Instructions to follow:
Count, in the entries below, the lines in which "White" occurs. Give the number, nothing more.

***** Data listing *****

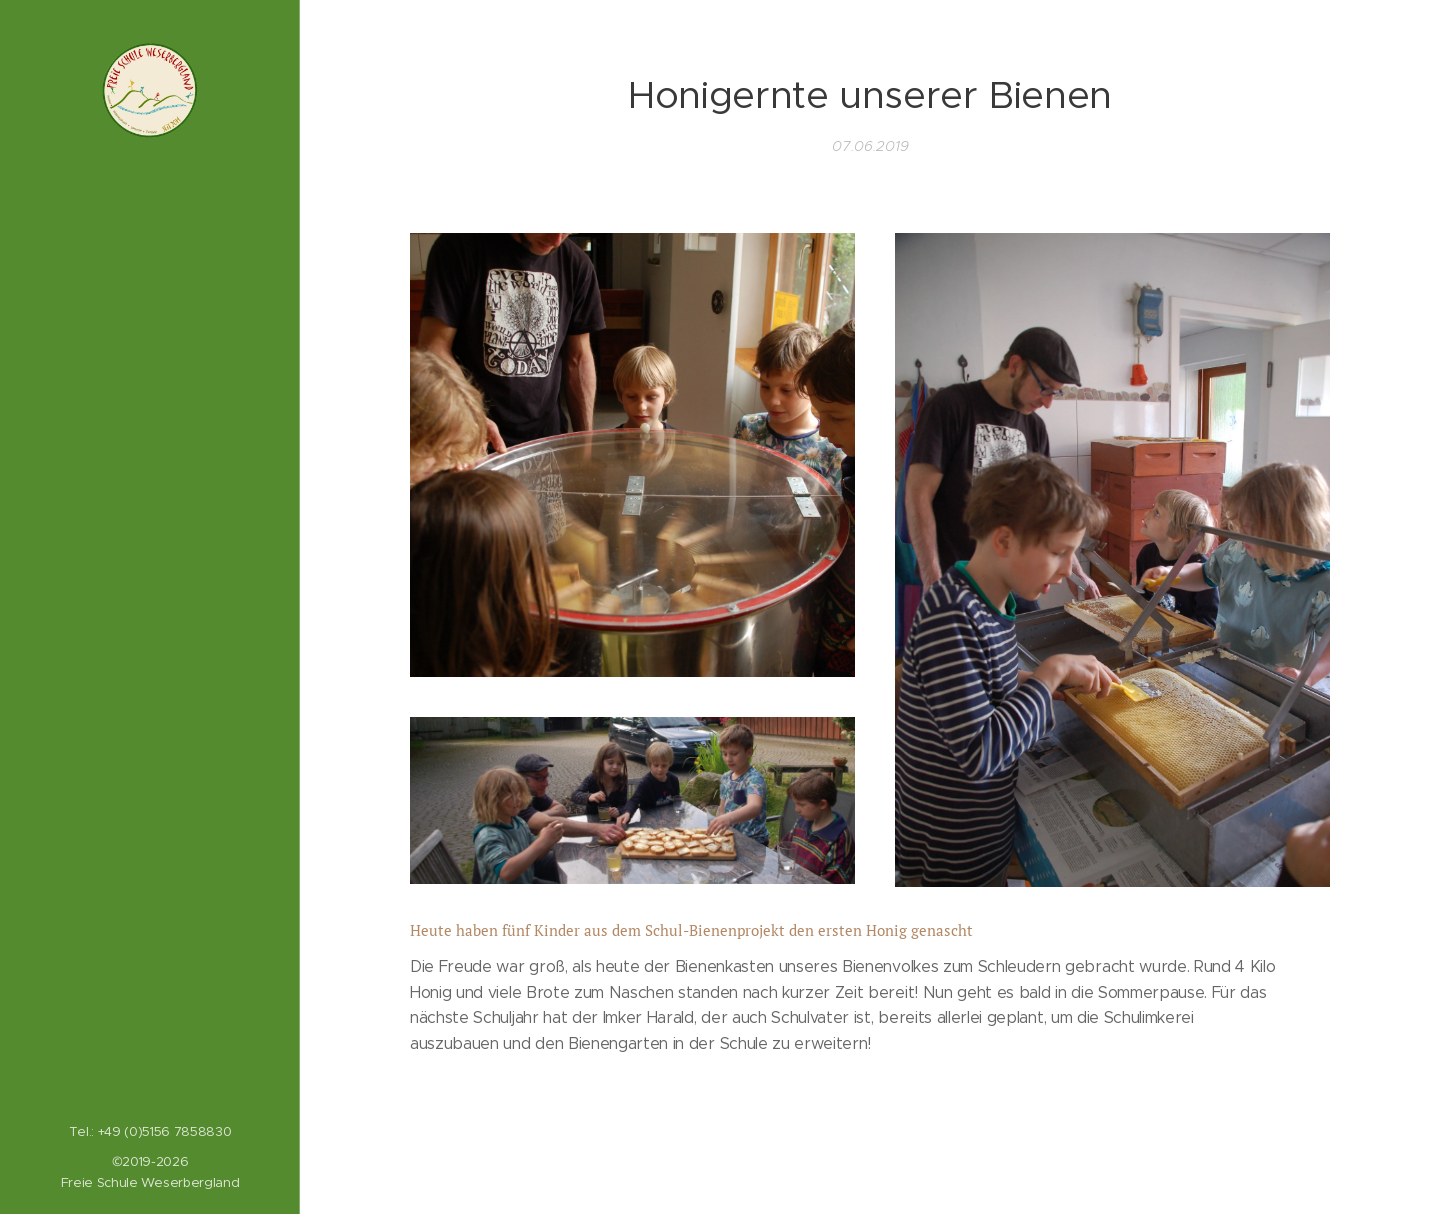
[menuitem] (150, 472)
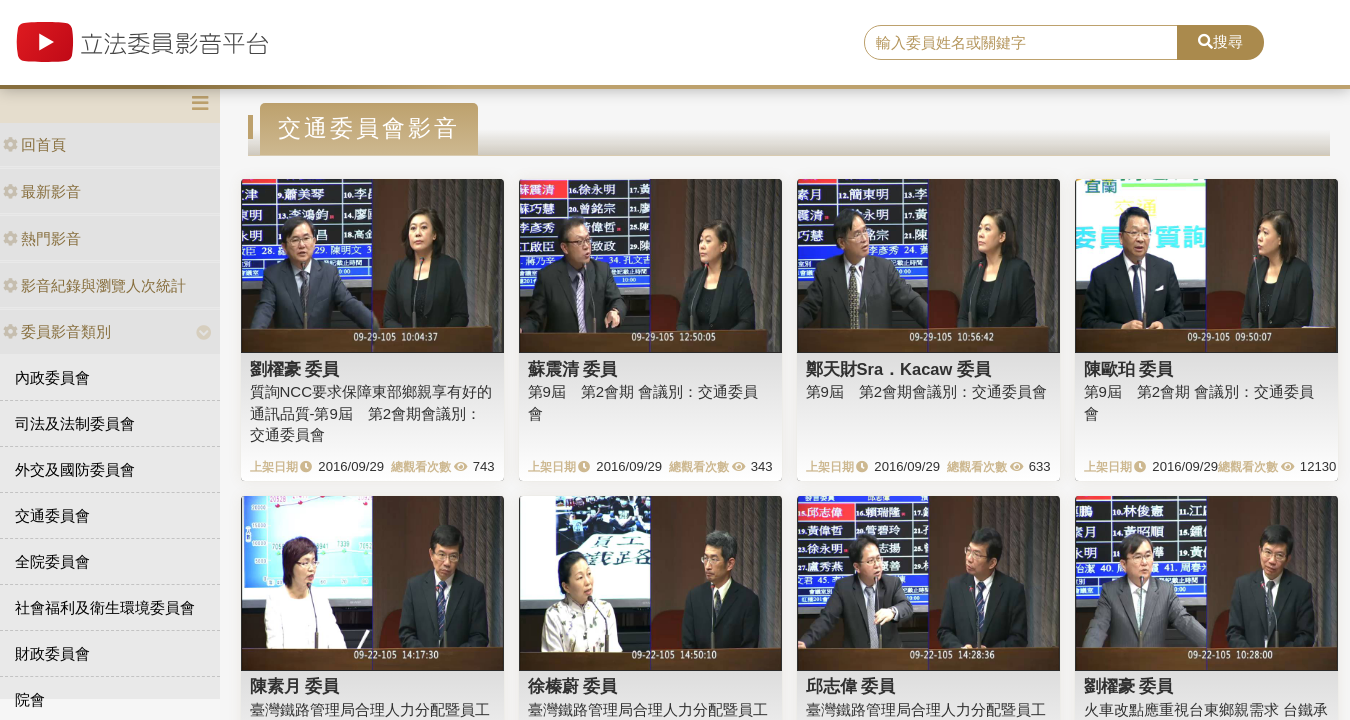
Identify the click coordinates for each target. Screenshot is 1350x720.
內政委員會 (52, 377)
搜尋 (1220, 41)
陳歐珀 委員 (1129, 369)
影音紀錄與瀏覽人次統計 (94, 285)
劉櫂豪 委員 (295, 369)
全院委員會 (52, 561)
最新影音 (42, 191)
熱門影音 (42, 238)
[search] (1021, 43)
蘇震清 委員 (573, 369)
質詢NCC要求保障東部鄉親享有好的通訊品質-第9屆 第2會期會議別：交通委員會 (371, 413)
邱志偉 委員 (851, 686)
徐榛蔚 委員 (573, 686)
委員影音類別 (57, 331)
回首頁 (34, 144)
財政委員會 (52, 653)
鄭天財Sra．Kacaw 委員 (898, 369)
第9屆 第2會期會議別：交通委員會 (927, 391)
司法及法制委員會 (75, 423)
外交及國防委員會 (75, 469)
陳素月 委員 (295, 686)
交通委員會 (52, 515)
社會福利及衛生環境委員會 (105, 607)
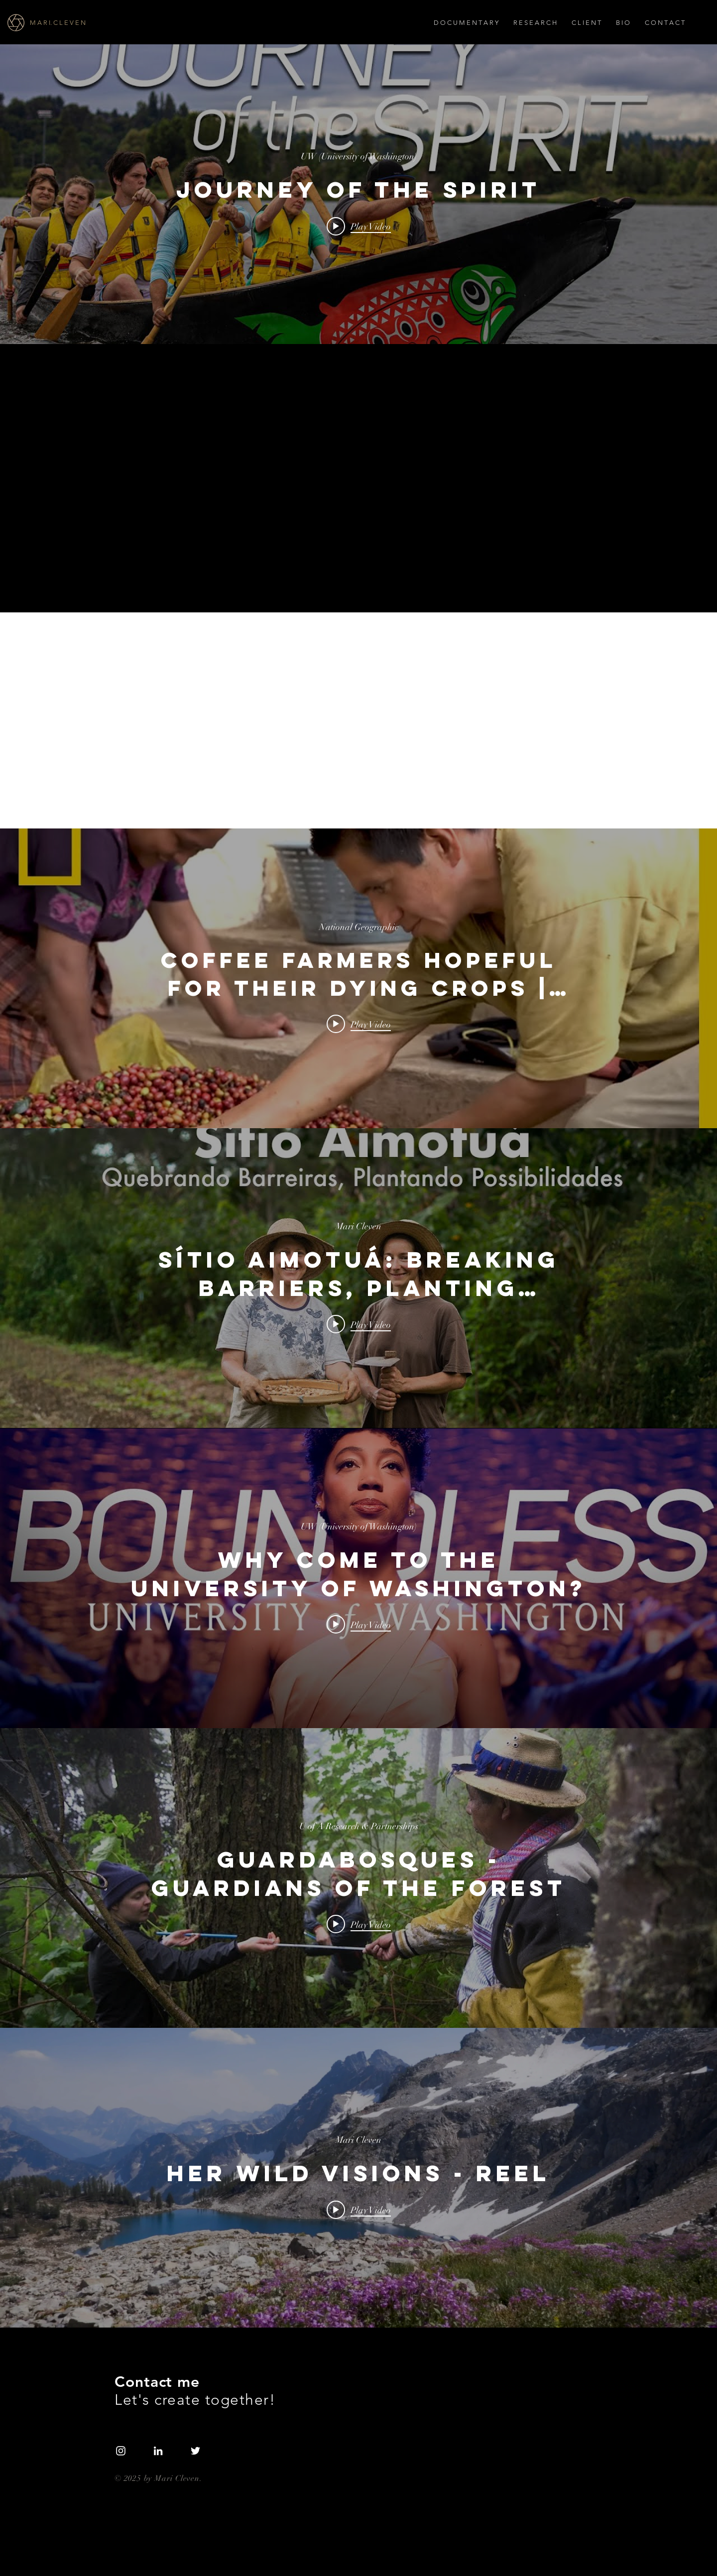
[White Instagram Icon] (121, 2451)
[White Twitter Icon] (195, 2451)
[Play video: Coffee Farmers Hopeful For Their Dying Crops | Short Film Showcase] (359, 1024)
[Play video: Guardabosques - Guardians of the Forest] (359, 1924)
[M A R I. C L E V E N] (85, 23)
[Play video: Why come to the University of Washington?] (359, 1624)
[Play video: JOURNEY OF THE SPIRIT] (359, 226)
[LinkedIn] (158, 2451)
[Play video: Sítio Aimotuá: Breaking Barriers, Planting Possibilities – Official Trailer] (359, 1324)
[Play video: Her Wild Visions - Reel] (359, 2210)
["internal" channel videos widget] (358, 194)
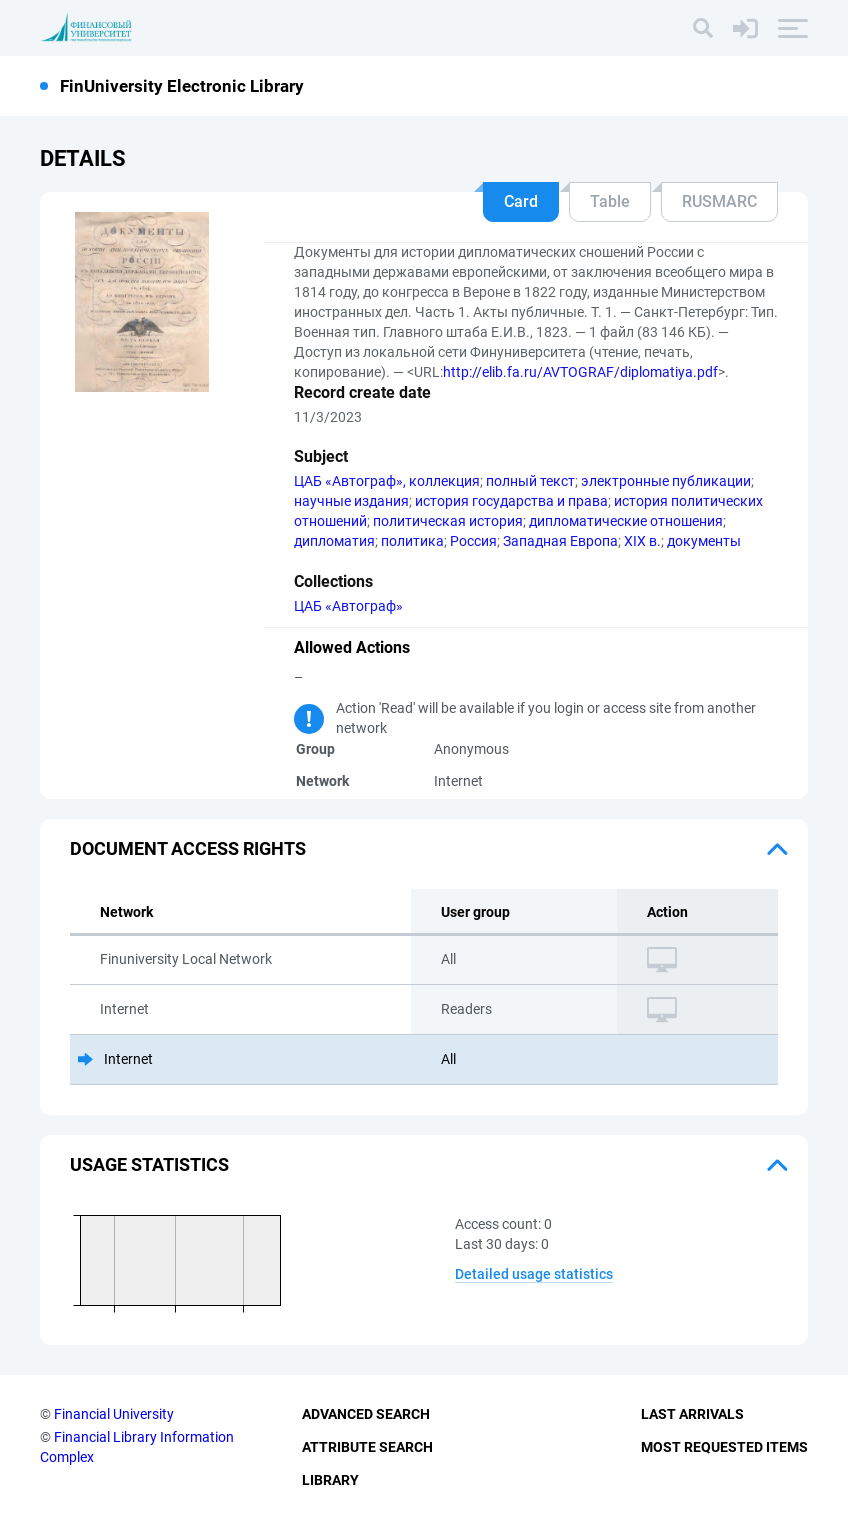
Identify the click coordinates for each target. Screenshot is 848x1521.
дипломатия (334, 541)
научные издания (351, 501)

*****

Response:
2